======== Dataset excerpts ========
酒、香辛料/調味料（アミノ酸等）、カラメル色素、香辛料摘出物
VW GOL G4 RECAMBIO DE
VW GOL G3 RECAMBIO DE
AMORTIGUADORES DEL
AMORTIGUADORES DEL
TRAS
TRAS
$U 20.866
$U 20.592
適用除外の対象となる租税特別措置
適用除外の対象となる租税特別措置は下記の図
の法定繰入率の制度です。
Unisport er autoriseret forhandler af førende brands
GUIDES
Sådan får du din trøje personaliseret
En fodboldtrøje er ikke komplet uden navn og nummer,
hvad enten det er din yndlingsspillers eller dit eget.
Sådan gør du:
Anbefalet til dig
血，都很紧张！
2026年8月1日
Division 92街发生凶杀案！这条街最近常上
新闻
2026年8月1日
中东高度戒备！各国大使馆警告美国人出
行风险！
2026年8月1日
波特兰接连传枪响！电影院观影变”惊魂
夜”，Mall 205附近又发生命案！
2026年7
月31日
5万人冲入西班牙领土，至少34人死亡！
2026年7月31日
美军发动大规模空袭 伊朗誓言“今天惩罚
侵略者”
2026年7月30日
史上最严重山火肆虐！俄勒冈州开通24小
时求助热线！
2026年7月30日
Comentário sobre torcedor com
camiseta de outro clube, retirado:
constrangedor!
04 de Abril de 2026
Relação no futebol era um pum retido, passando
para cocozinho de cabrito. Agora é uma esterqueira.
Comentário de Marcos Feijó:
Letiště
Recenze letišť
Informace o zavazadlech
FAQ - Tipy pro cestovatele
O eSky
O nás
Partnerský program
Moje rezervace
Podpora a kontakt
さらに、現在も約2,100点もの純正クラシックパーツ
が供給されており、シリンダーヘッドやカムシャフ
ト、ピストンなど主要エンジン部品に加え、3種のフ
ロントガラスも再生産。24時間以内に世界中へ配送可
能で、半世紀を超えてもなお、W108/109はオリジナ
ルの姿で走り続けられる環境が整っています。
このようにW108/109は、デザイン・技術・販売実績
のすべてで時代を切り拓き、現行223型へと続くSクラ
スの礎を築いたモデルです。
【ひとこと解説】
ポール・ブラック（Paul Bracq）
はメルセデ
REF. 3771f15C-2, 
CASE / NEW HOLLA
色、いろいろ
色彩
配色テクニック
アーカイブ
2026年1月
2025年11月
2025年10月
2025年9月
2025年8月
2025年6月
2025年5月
========
> _Assignment_: Copy out each line of the records where the word "RECAMBIO" appears.

> _Result for this exercise_:
VW GOL G4 RECAMBIO DE
VW GOL G3 RECAMBIO DE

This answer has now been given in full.